Consortium for Educational Research and Evaluation–North Carolina 27 Comparing Value-Added Models August 2012 False Positives: Average Teacher Identified as Ineffective The third type of analysis assessed the extent of false positives; that is, how many teachers in the top 95% of the distribution would be falsely identified as bottom 5% performers. This criterion is relevant because several have proposed to use VAM estimates of teacher effectiveness to identify “ineffective” teachers as a step toward dismissal. False positives were examined on the simulated data only (Table 6, following page). In the variance decomposition simulation, at low levels of classroom variance (an absence of assumption violations), the HLM3+ (1.2% false positives), URM (1.3%), HLM3 (1.4%), and SFE (1.4%) performed the best; the other models were 1.7% or higher. To get a more concrete estimate of the breadth of the differences in model performance, assuming 9,000 5th grade teachers (the approximate number statewide in North Carolina), between 108 and 170 would be falsely identified as ineffective by the best and worst performing VAMs. In other words, the worst performing VAM would falsely identify 62 more 5th grade teachers as ineffective. The mean of the true z-score for these teachers was -1.43 for the HLM3+, the best performing VAM, and -1.30 for the worst performing VAMs, the SFEIV and TFEIV, which indicates that the teachers being falsely identified as ineffective by the worst performing VAMs were on average better performers; false identification of ineffectiveness casts a wider net in the worst performing models.

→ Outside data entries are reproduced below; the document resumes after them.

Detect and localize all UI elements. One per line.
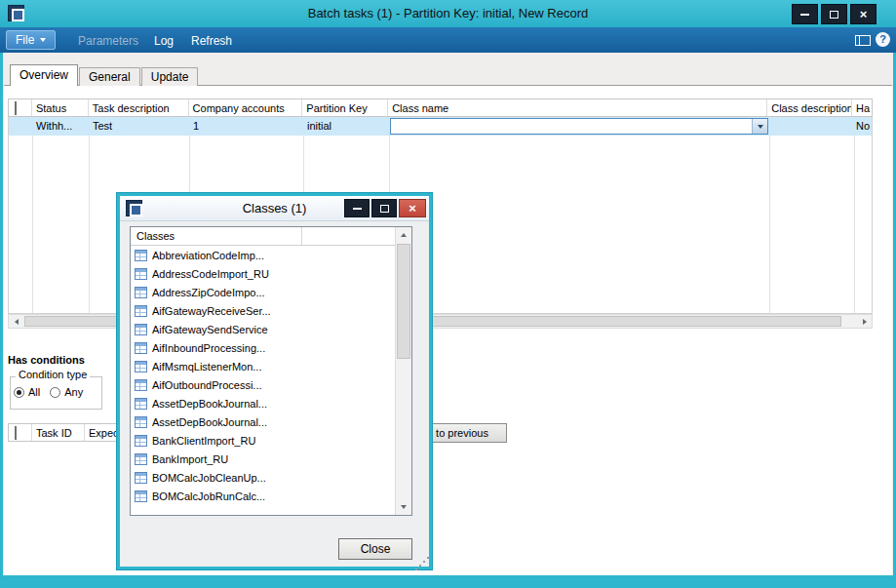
classes-list-header[interactable]: Classes xyxy=(131,227,411,246)
class-name-label: AddressCodeImport_RU xyxy=(152,268,269,280)
cell-company-accounts[interactable]: 1 xyxy=(189,117,303,136)
class-name-label: BOMCalcJobCleanUp... xyxy=(152,472,266,484)
class-name-label: AifMsmqListenerMon... xyxy=(152,361,261,372)
cell-has-conditions[interactable]: No xyxy=(854,117,873,136)
dialog-titlebar[interactable]: Classes (1) × xyxy=(120,196,429,221)
column-divider xyxy=(89,117,90,313)
radio-any-label: Any xyxy=(64,386,83,398)
select-all-column-header[interactable] xyxy=(9,99,32,116)
radio-all[interactable]: All xyxy=(14,386,40,398)
class-list-item[interactable]: AifInboundProcessing... xyxy=(131,338,395,357)
class-list-item[interactable]: BOMCalcJobRunCalc... xyxy=(131,487,395,505)
class-list-item[interactable]: AifGatewaySendService xyxy=(131,320,395,338)
tab-update[interactable]: Update xyxy=(141,67,199,86)
class-list: AbbreviationCodeImp...AddressCodeImport_… xyxy=(131,246,395,515)
dialog-close-button[interactable]: × xyxy=(399,199,426,217)
class-list-item[interactable]: AifOutboundProcessi... xyxy=(131,375,395,394)
menu-item-log[interactable]: Log xyxy=(154,34,174,48)
close-button[interactable]: × xyxy=(850,4,877,24)
column-header-company-accounts[interactable]: Company accounts xyxy=(189,99,303,116)
scroll-left-button[interactable] xyxy=(9,315,23,328)
table-icon xyxy=(135,361,147,372)
maximize-button[interactable] xyxy=(821,4,847,24)
column-header-partition-key[interactable]: Partition Key xyxy=(302,99,388,116)
header-divider xyxy=(301,227,302,245)
window-title: Batch tasks (1) - Partition Key: initial… xyxy=(0,6,896,20)
select-all-column-header[interactable] xyxy=(9,424,32,441)
class-name-label: AifInboundProcessing... xyxy=(152,342,265,354)
table-icon xyxy=(135,490,147,502)
scroll-down-button[interactable] xyxy=(396,499,411,515)
class-name-combobox[interactable] xyxy=(390,118,768,135)
menu-item-parameters[interactable]: Parameters xyxy=(78,34,138,48)
help-icon[interactable]: ? xyxy=(876,32,890,47)
column-header-task-description[interactable]: Task description xyxy=(89,99,189,116)
class-name-value xyxy=(391,119,742,137)
vertical-scrollbar[interactable] xyxy=(395,227,411,515)
class-list-item[interactable]: AssetDepBookJournal... xyxy=(131,412,395,431)
class-name-label: AssetDepBookJournal... xyxy=(152,398,267,410)
class-list-item[interactable]: AssetDepBookJournal... xyxy=(131,394,395,412)
dialog-maximize-button[interactable] xyxy=(371,199,397,217)
tab-general[interactable]: General xyxy=(79,67,140,86)
select-all-checkbox[interactable] xyxy=(15,101,17,115)
class-list-item[interactable]: AifGatewayReceiveSer... xyxy=(131,301,395,320)
scroll-right-button[interactable] xyxy=(857,315,872,328)
classes-dialog: Classes (1) × Classes AbbreviationCodeIm… xyxy=(117,193,432,569)
scrollbar-thumb[interactable] xyxy=(397,244,410,359)
class-list-item[interactable]: AddressZipCodeImpo... xyxy=(131,283,395,301)
arrow-down-icon xyxy=(401,505,407,509)
class-list-item[interactable]: BankClientImport_RU xyxy=(131,431,395,450)
radio-any[interactable]: Any xyxy=(50,386,83,398)
cell-task-description[interactable]: Test xyxy=(89,117,189,136)
tab-overview[interactable]: Overview xyxy=(10,64,78,86)
arrow-up-icon xyxy=(401,233,407,237)
class-name-label: BankImport_RU xyxy=(152,453,228,465)
column-header-class-name[interactable]: Class name xyxy=(388,99,767,116)
class-list-item[interactable]: AbbreviationCodeImp... xyxy=(131,246,395,264)
column-divider xyxy=(769,117,770,313)
class-list-item[interactable]: AifMsmqListenerMon... xyxy=(131,357,395,375)
window-titlebar[interactable]: Batch tasks (1) - Partition Key: initial… xyxy=(0,0,896,27)
scroll-up-button[interactable] xyxy=(396,227,411,243)
table-row[interactable]: Withh... Test 1 initial No xyxy=(9,117,872,136)
class-list-item[interactable]: BankImport_RU xyxy=(131,450,395,468)
menu-item-refresh[interactable]: Refresh xyxy=(191,34,232,48)
radio-all-label: All xyxy=(28,386,40,398)
resize-grip[interactable] xyxy=(423,561,425,563)
combobox-dropdown-button[interactable] xyxy=(752,119,767,134)
table-icon xyxy=(135,379,147,391)
layout-icon[interactable] xyxy=(855,35,871,46)
cell-partition-key[interactable]: initial xyxy=(303,117,389,136)
file-menu-button[interactable]: File xyxy=(6,30,56,50)
table-icon xyxy=(135,416,147,428)
class-name-label: AifGatewaySendService xyxy=(152,324,268,335)
class-name-label: AssetDepBookJournal... xyxy=(152,416,267,428)
column-header-task-id[interactable]: Task ID xyxy=(32,424,85,441)
table-icon xyxy=(135,305,147,317)
column-header-class-description[interactable]: Class description xyxy=(767,99,852,116)
minimize-icon xyxy=(353,208,362,210)
condition-type-options: All Any xyxy=(14,386,83,398)
classes-list-header-label: Classes xyxy=(136,230,175,242)
cell-class-description[interactable] xyxy=(769,117,854,136)
table-icon xyxy=(135,342,147,354)
maximize-icon xyxy=(380,205,389,213)
class-name-label: AbbreviationCodeImp... xyxy=(152,250,264,261)
select-all-checkbox[interactable] xyxy=(15,426,17,440)
column-header-has-conditions[interactable]: Ha xyxy=(852,99,872,116)
file-menu-label: File xyxy=(16,31,34,49)
class-name-label: AifOutboundProcessi... xyxy=(152,379,262,391)
minimize-icon xyxy=(800,14,809,16)
class-list-item[interactable]: BOMCalcJobCleanUp... xyxy=(131,468,395,487)
dialog-minimize-button[interactable] xyxy=(344,199,370,217)
class-list-item[interactable]: AddressCodeImport_RU xyxy=(131,264,395,283)
dialog-close-action-button[interactable]: Close xyxy=(338,538,412,560)
batch-tasks-window: Batch tasks (1) - Partition Key: initial… xyxy=(0,0,896,588)
column-header-status[interactable]: Status xyxy=(32,99,89,116)
table-icon xyxy=(135,287,147,298)
close-icon: × xyxy=(860,8,868,20)
minimize-button[interactable] xyxy=(792,4,818,24)
cell-status[interactable]: Withh... xyxy=(32,117,89,136)
close-icon: × xyxy=(409,202,416,215)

When the level of classroom variance was set at 4%, however, the relative performance advantage of all models declined somewhat, with all of the models demonstrating higher proportions of false positives (2.0%–2.4 % at 4% classroom variance). While these rates were seemingly modest, the number of teachers affected in each grade level and subject can be large, with up to 210 teachers misclassified under a scenario with 4% variance. The differences among the models, however, were modest, with a difference of 28 teachers at most.

With a heterogeneous fixed effect simulation, there was substantial variation between the models in the proportion of teachers misidentified as ineffective in the positive assignment scenario (Table 6, following page), with the HLM2, HLM3, and HLM3+ being the best performers (less than 3% misidentified), followed by the URM, SFE, and SFEIV misidentifying 3.1%, 3.2%, and 3.5%, respectively, and the TFE, TFEIV, and DOLS misidentifying more than 4%. The direction of correlation altered this pattern only slightly with only the HLM3 and HLM3+ incorrectly identifying less than 3% of the ineffective teachers followed closely by the HLM2, URM, and SFE. The number of teachers affected nearly doubled from the best to the worst performing models on this criterion, ranging from 221 (HLM3) to 436 (DOLS). Finally, for the worst performing VAMs, the TFE, TFEIV, and DOLS, the point estimates for the mean true effect of the misidentified teachers were actually above zero, meaning that the misclassified teachers included above-average teachers.